What lines in the data hold the string "appointmed"? Show them.
---
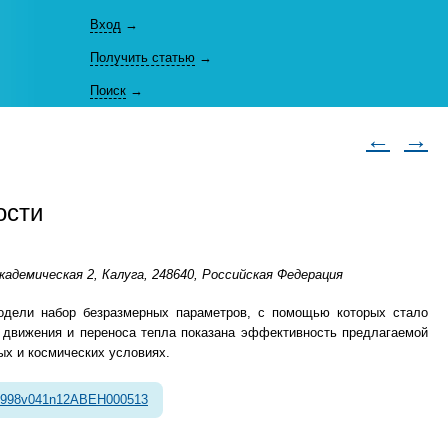
Вход
→
Получить статью
→
Поиск
→
←
→
ости
демическая 2, Калуга, 248640, Российская Федерация
модели набор безразмерных параметров, с помощью которых стало
й движения и переноса тепла показана эффективность предлагаемой
ых и космических условиях.
1998v041n12ABEH000513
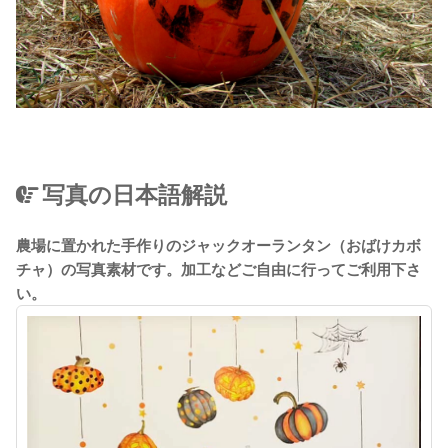
写真の日本語解説
農場に置かれた手作りのジャックオーランタン（おばけカボ
チャ）の写真素材です。加工などご自由に行ってご利用下さ
い。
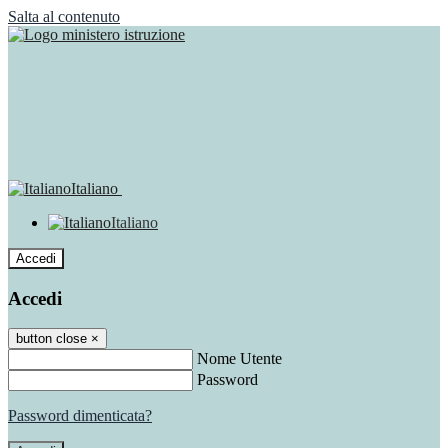
Salta al contenuto
Italiano
Italiano
Accedi
Accedi
button close
×
Nome Utente
Password
Password dimenticata?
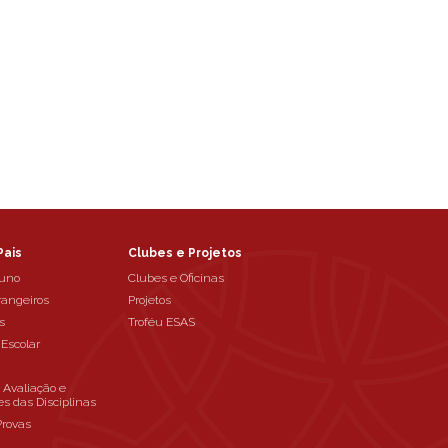
Pais
Clubes e Projetos
luno
Clubes e Oficinas
rangeiros
Projetos
s
Troféu ESAS
 Escolar
e Avaliação e
es das Disciplinas
Provas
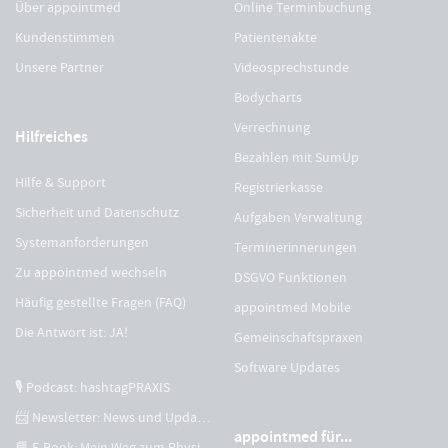
Über appointmed
Online Terminbuchung
Kundenstimmen
Patientenakte
Unsere Partner
Videosprechstunde
Bodycharts
Verrechnung
Hilfreiches
Bezahlen mit SumUp
Hilfe & Support
Registrierkasse
Sicherheit und Datenschutz
Aufgaben Verwaltung
Systemanforderungen
Terminerinnerungen
Zu appointmed wechseln
DSGVO Funktionen
Häufig gestellte Fragen (FAQ)
appointmed Mobile
Die Antwort ist: JA!
Gemeinschaftspraxen
Software Updates
🎙 Podcast: hashtagPRAXIS
📨 Newsletter: News und Updates
appointmed für...
📘 E-Book: Mein Weg zum Physiotherapeuten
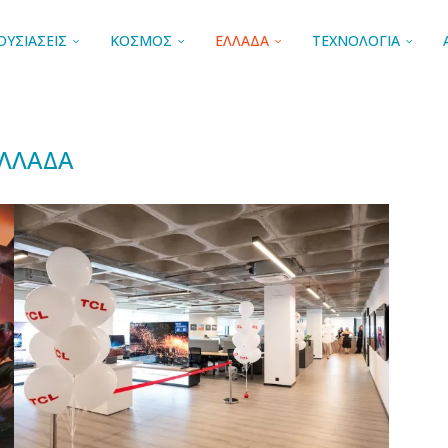
ΟΥΣΙΑΣΕΙΣ
ΚΟΣΜΟΣ
ΕΛΛΑΔΑ
ΤΕΧΝΟΛΟΓΙΑ
ΛΛΑΔΑ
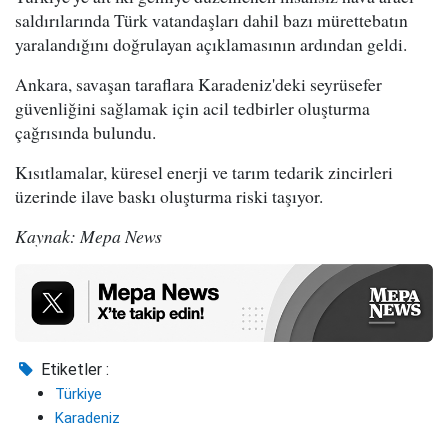
saldırılarında Türk vatandaşları dahil bazı mürettebatın
yaralandığını doğrulayan açıklamasının ardından geldi.
Ankara, savaşan taraflara Karadeniz'deki seyrüsefer
güvenliğini sağlamak için acil tedbirler oluşturma
çağrısında bulundu.
Kısıtlamalar, küresel enerji ve tarım tedarik zincirleri
üzerinde ilave baskı oluşturma riski taşıyor.
Kaynak: Mepa News
Etiketler :
Türkiye
Karadeniz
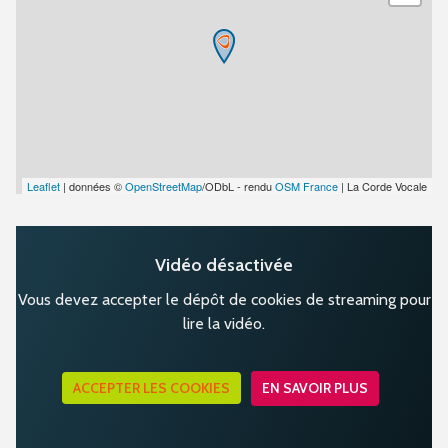
Leaflet
| données ©
OpenStreetMap
/ODbL - rendu
OSM France
| La Corde Vocale
Vidéo désactivée
Vous devez accepter le dépôt de cookies de streaming pour
lire la vidéo.
ACCEPTER LES COOKIES
EN SAVOIR PLUS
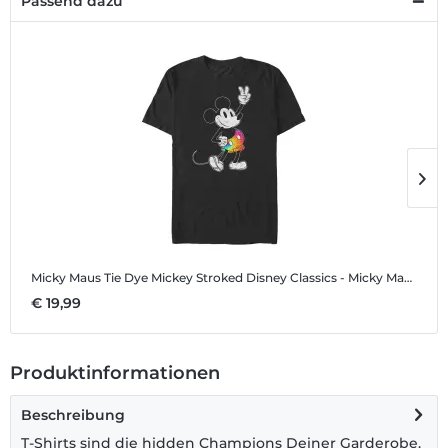
Passend dazu
Micky Maus Tie Dye Mickey Stroked
Disney Classics - Micky Maus - Micky Maus Tie Dye Mickey Stroked - Männer T-Shirt
M
€ 19,99
€
Produktinformationen
Beschreibung
T-Shirts sind die hidden Champions Deiner Garderobe.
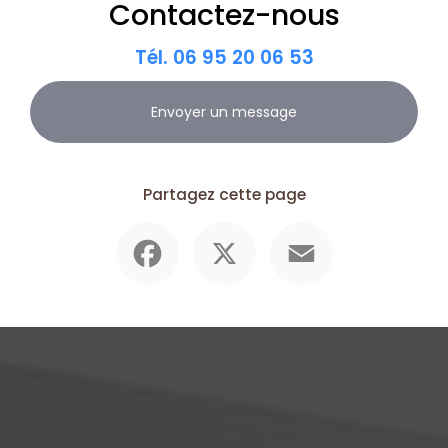
Contactez-nous
Tél.
06 95 20 06 53
Envoyer un message
Partagez cette page
Facebook
X
Email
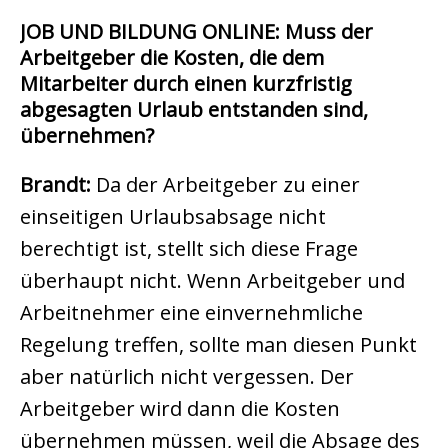
JOB UND BILDUNG ONLINE: Muss der
Arbeitgeber die Kosten, die dem
Mitarbeiter durch einen kurzfristig
abgesagten Urlaub entstanden sind,
übernehmen?
Brandt:
Da der Arbeitgeber zu einer
einseitigen Urlaubsabsage nicht
berechtigt ist, stellt sich diese Frage
überhaupt nicht. Wenn Arbeitgeber und
Arbeitnehmer eine einvernehmliche
Regelung treffen, sollte man diesen Punkt
aber natürlich nicht vergessen. Der
Arbeitgeber wird dann die Kosten
übernehmen müssen, weil die Absage des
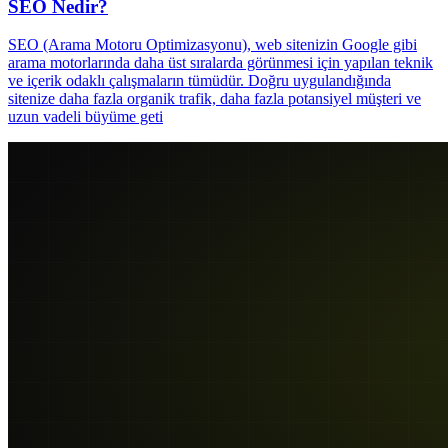
SEO Nedir?
SEO (Arama Motoru Optimizasyonu), web sitenizin Google gibi
arama motorlarında daha üst sıralarda görünmesi için yapılan teknik
ve içerik odaklı çalışmaların tümüdür. Doğru uygulandığında
sitenize daha fazla organik trafik, daha fazla potansiyel müşteri ve
uzun vadeli büyüme geti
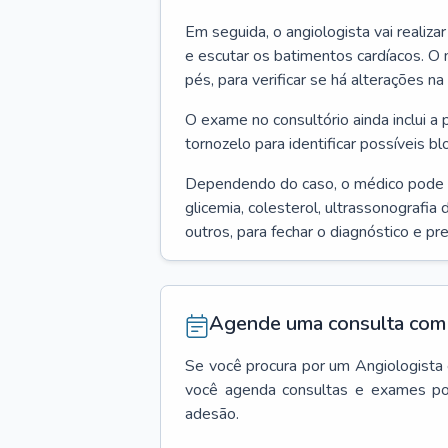
Em seguida, o angiologista vai realiza
e escutar os batimentos cardíacos. O 
pés, para verificar se há alterações na
O exame no consultório ainda inclui a 
tornozelo para identificar possíveis bl
Dependendo do caso, o médico pode
glicemia, colesterol, ultrassonografia
outros, para fechar o diagnóstico e pr
Agende uma consulta com 
Se você procura por um
Angiologista
você agenda consultas e exames po
adesão.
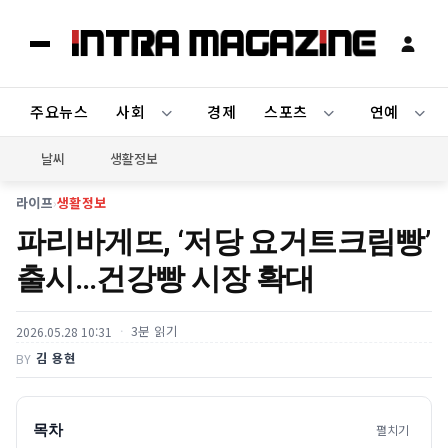
주요뉴스
사회
경제
스포츠
연예
날씨
생활정보
라이프
›
생활정보
파리바게뜨, ‘저당 요거트크림빵’
출시…건강빵 시장 확대
3분 읽기
2026.05.28 10:31
김 용현
BY
목차
펼치기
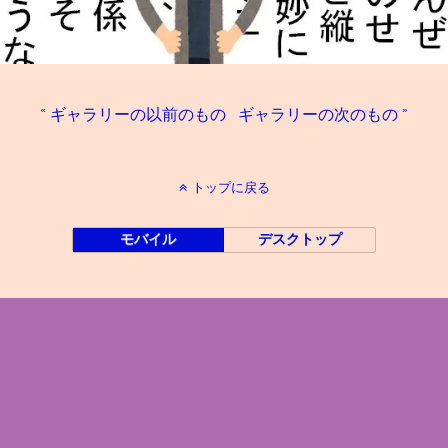
« ギャラリーの以前のもの
ギャラリーの次のもの »
トップに戻る
モバイル
デスクトップ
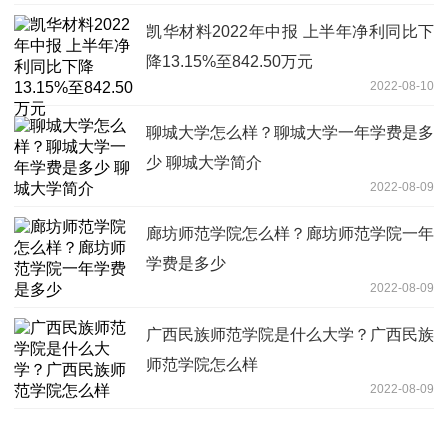
凯华材料2022年中报 上半年净利同比下
降13.15%至842.50万元
2022-08-10
聊城大学怎么样？聊城大学一年学费是多
少 聊城大学简介
2022-08-09
廊坊师范学院怎么样？廊坊师范学院一年
学费是多少
2022-08-09
广西民族师范学院是什么大学？广西民族
师范学院怎么样
2022-08-09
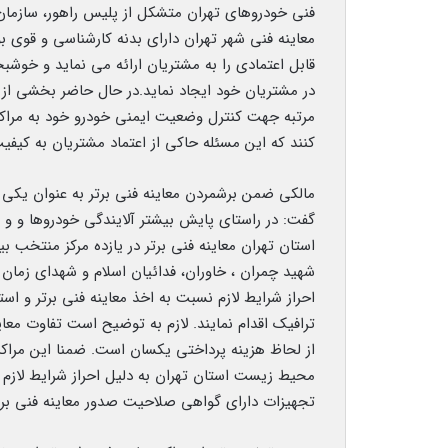
فنی خودروهای تهران متشکل از پلیس راهور، سازما
معاینه فنی شهر تهران دارای بدنه کارشناسی و قوی ب
در مشتریان خود ایجاد نماید.در حال حاضر بخشی از خ
مرتبه جهت کنترل وضعیت ایمنی خودرو خود به مراکز
کنند که این مسئله حاکی از اعتماد مشتریان به کیفی
مالکی ضمن برشمردن معاینه فنی برتر به عنوان یکی ا
گفت: در راستای پایش بیشتر آلایندگی خودروها و 
استان تهران معاینه فنی برتر در یازده مرکز منتخب ب
شهید چمران ، خاوران، فدائیان اسلام و شهدای زمان
ترافیک اقدام نمایند. لازم به توضیح است تفاوت معاین
از لحاظ هزینه پرداختی یکسان است. ضمنا این مراک
محیط زیست استان تهران به دلیل احراز شرایط لازم
تجهیزات دارای گواهی صلاحیت صدور معاینه فنی برت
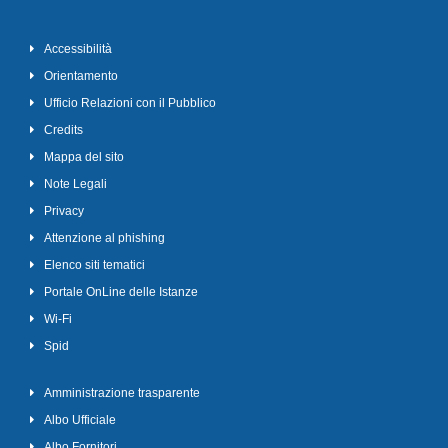
Accessibilità
Orientamento
Ufficio Relazioni con il Pubblico
Credits
Mappa del sito
Note Legali
Privacy
Attenzione al phishing
Elenco siti tematici
Portale OnLine delle Istanze
Wi-Fi
Spid
Amministrazione trasparente
Albo Ufficiale
Albo Fornitori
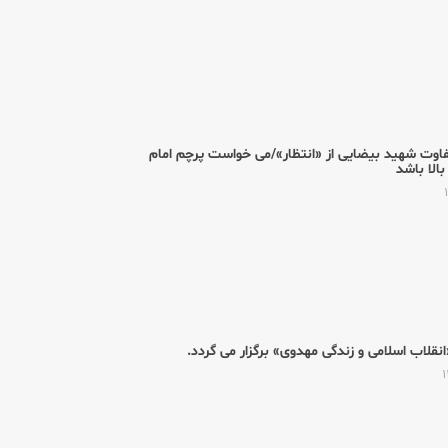
اوت شهید بیضایی از «انتظار»/می خواست پرچم امام
بالا باشد
لاب اسلامی و زندگی مهدوی» برگزار می گردد.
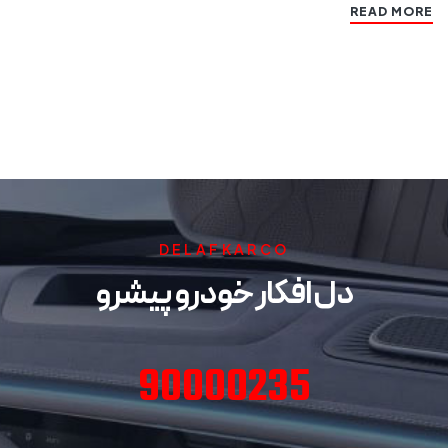
READ MORE
DELAFKARCO
دل افکار خودرو پیشرو
90000235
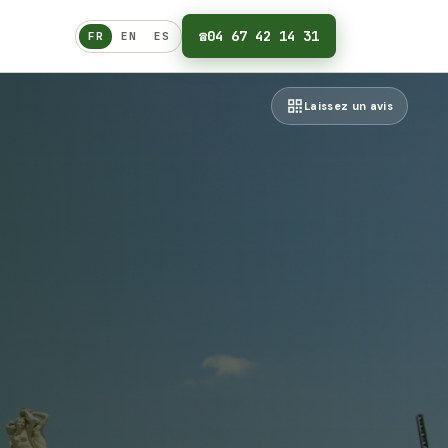
☎
04 67 42 14 31
FR
EN
ES
Français
Laissez un avis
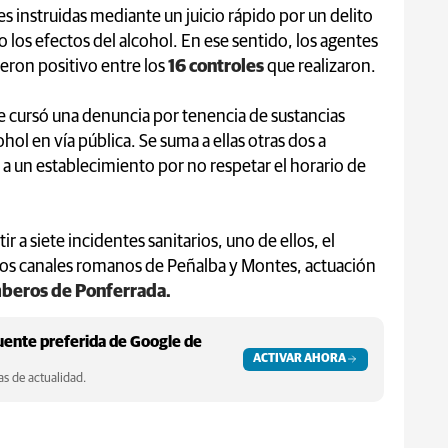
ales instruidas mediante un juicio rápido por un delito
jo los efectos del alcohol. En ese sentido, los agentes
eron positivo entre los
16 controles
que realizaron.
se cursó una denuncia por tenencia de sustancias
hol en vía pública. Se suma a ellas otras dos a
na a un establecimiento por no respetar el horario de
r a siete incidentes sanitarios, uno de ellos, el
 los canales romanos de Peñalba y Montes, actuación
eros de Ponferrada.
ente preferida de Google de
ACTIVAR AHORA
s de actualidad.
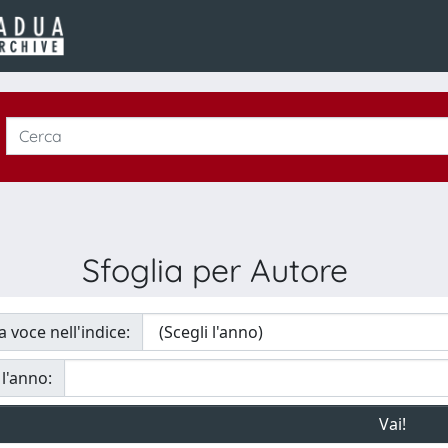
Sfoglia per Autore
a voce nell'indice:
 l'anno:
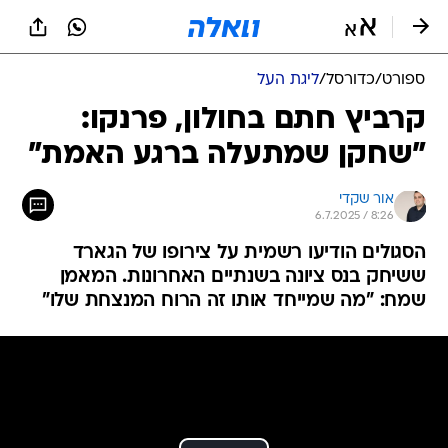
ספורט
/
כדורסל
/
ליגת העל
קרביץ חתם בחולון, פרנקו:
"שחקן שמתעלה ברגע האמת"
אור שקדי
6.7.2025 / 8:26
הסגולים הודיעו רשמית על צירופו של הגארד
ששיחק בנס ציונה בשנתיים האחרונות. המאמן
שמח: "מה שמייחד אותו זה הרוח המנצחת שלו"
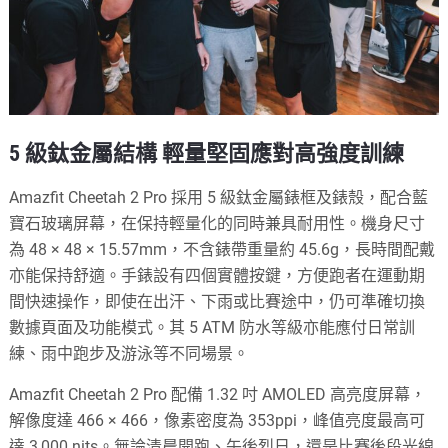
5 級鈦金屬結構 輕量堅固應對高強度訓練
Amazfit Cheetah 2 Pro 採用 5 級鈦金屬錶框及錶殼，配合藍
寶石玻璃屏幕，在保持輕量化的同時兼具耐用性。機身尺寸
為 48 × 48 × 15.57mm，不含錶帶重量約 45.6g，長時間配戴
亦能保持舒適。手錶設有四個實體按鍵，方便跑者在運動期
間快速操作，即使在出汗、下雨或比賽途中，仍可準確切換
數據頁面及功能模式。其 5 ATM 防水等級亦能應付日常訓
練、雨中跑步及游泳等不同場景。
Amazfit Cheetah 2 Pro 配備 1.32 吋 AMOLED 高亮度屏幕，
解像度達 466 × 466，像素密度為 353ppi，峰值亮度最高可
達 3,000 nits。無論清晨開跑、午後烈日，還是比賽後段光線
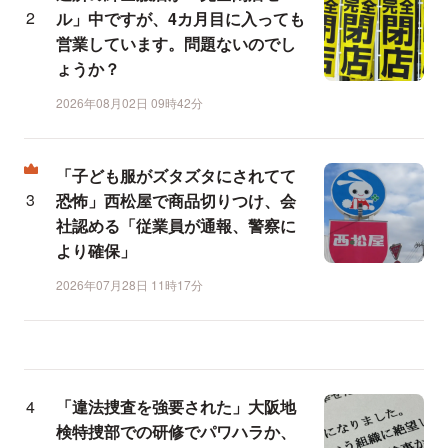
ル」中ですが、4カ月目に入っても
営業しています。問題ないのでし
ょうか？
2026年08月02日 09時42分
「子ども服がズタズタにされてて
恐怖」西松屋で商品切りつけ、会
社認める「従業員が通報、警察に
より確保」
2026年07月28日 11時17分
「違法捜査を強要された」大阪地
検特捜部での研修でパワハラか、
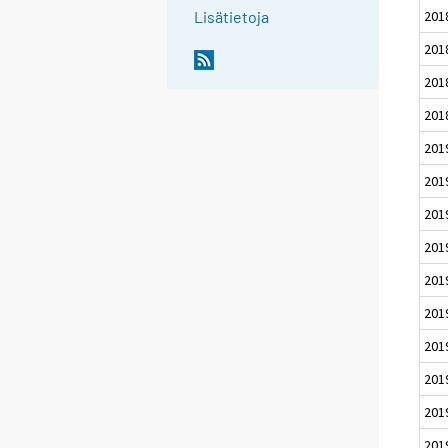
201
Lisätietoja
201
201
201
201
201
201
201
201
201
201
201
201
201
---
=== THE COMPLETED TASK ===
Über appointmed
Zu appointmed wechseln
appointmed Mobile
appointmed für...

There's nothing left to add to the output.